Le port de Mocha pourra-t-il arrêter la stabilisation du détroit de Red Sea dans deux semaines ?
Les Houthis ont longtemps été une source de problèmes pour les navires qui naviguent dans la mer Rouge. Maintenant, ils représentent un danger. Le 15 août, le port de Mocha au Yémen, une base située dans la mer Rouge et contrôlée par le gouvernement reconnu sur le plan international, a suspendu ses activités commerciales et maritime après que plus de 25 missiles Houthis ont frappé la zone au cours de plusieurs jours.Sept personnes ont été tuées et environ 16 millions de dollars de dommages ont été causés.Il y a quelques jours seulement, le 11 août, les Houthis ont effectué une attaque à deux reprises contre le navire de transport de marchandises égyptien Tihamah, situé dans le détroit de Bab el-Mandeb.Six membres de l’équipage et secouristes ont été tués.C’est le premier cas de décès de navires maritimes lié au groupe aligné sur l’Iran depuis le début de la guerre contre l’Iran à la fin du mois de février. La question n’est pas de savoir si ces attaques représentent une nouvelle escalade. Il est clair que oui. La question est de savoir si elles brisent la stabilité fragile qui avait permis à certains navires de retourner dans la mer Rouge. Et quelles en seraient les conséquences pour les tarifs de transport, le canal de Suez et le coût mondial du commerce.
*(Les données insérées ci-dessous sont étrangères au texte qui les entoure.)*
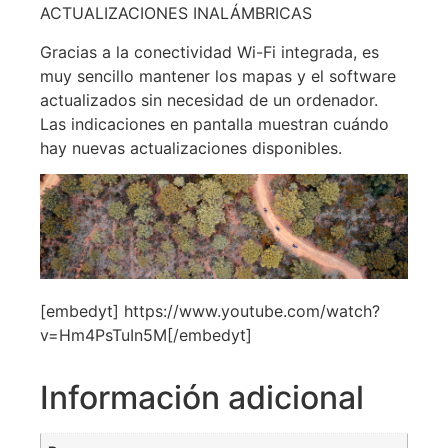
ACTUALIZACIONES INALÁMBRICAS
Gracias a la conectividad Wi-Fi integrada, es
muy sencillo mantener los mapas y el software
actualizados sin necesidad de un ordenador.
Las indicaciones en pantalla muestran cuándo
hay nuevas actualizaciones disponibles.
[embedyt] https://www.youtube.com/watch?
v=Hm4PsTuIn5M[/embedyt]
Información adicional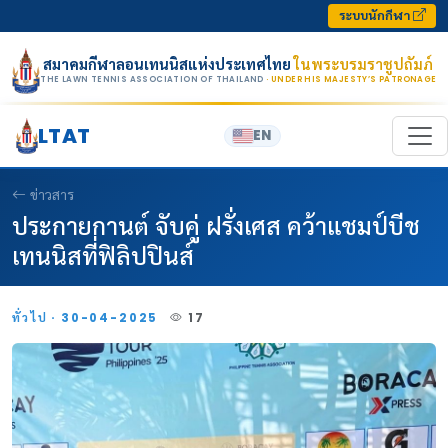
Skip to content
ระบบนักกีฬา
สมาคมกีฬาลอนเทนนิสแห่งประเทศไทย
ในพระบรมราชูปถัมภ์
THE LAWN TENNIS ASSOCIATION OF THAILAND
· UNDER HIS MAJESTY’S PATRONAGE
LTAT
EN
ข่าวสาร
ประกายกานต์ จับคู่ ฝรั่งเศส คว้าแชมป์บีช
เทนนิสที่ฟิลิปปินส์
ทั่วไป · 30-04-2025
17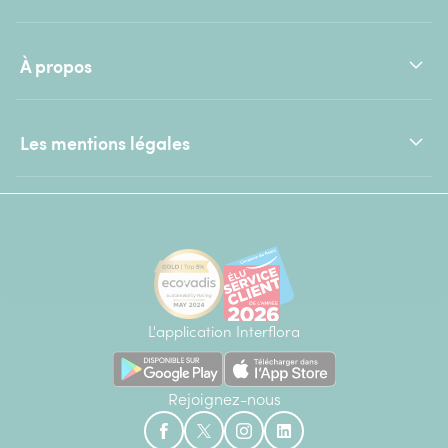
À propos
Les mentions légales
L'application Interflora
Rejoignez-nous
Le contexte est important. Le 20 juillet, les HouthisIl a imposé un blocus naval complet sur l’Arabie saoudite.Cible : le détroit de Bab el-Mandeb.Les primes d’assurance contre les risques de guerre, qui étaient à environ 0,3 % de la valeur du navire, sont passées à environ 0,75 %.Dans quelques jours. Le 22 juillet, le groupe a attaqué deux pétroliers saoudiens. La semaine suivant l’annonce, les navires qui traversaient le Bab el-Mandeb…En moyenne 31 par jour, soit une baisse de 50 %.Selon Clarksons Research, il s’agit de la moyenne du deuxième trimestre déjà supprimée. Cependant, d’ici le 28 juillet, une certaine reprise était en cours.37 navires de marchandises ont traversé le détroit.C’est le chiffre le plus élevé en une seule journée depuis l’établissement du blocus. Il semble que les marchés prennent en compte cette menace comme pouvant être maîtrisée – un blocus purement théorique, avec une application limitée.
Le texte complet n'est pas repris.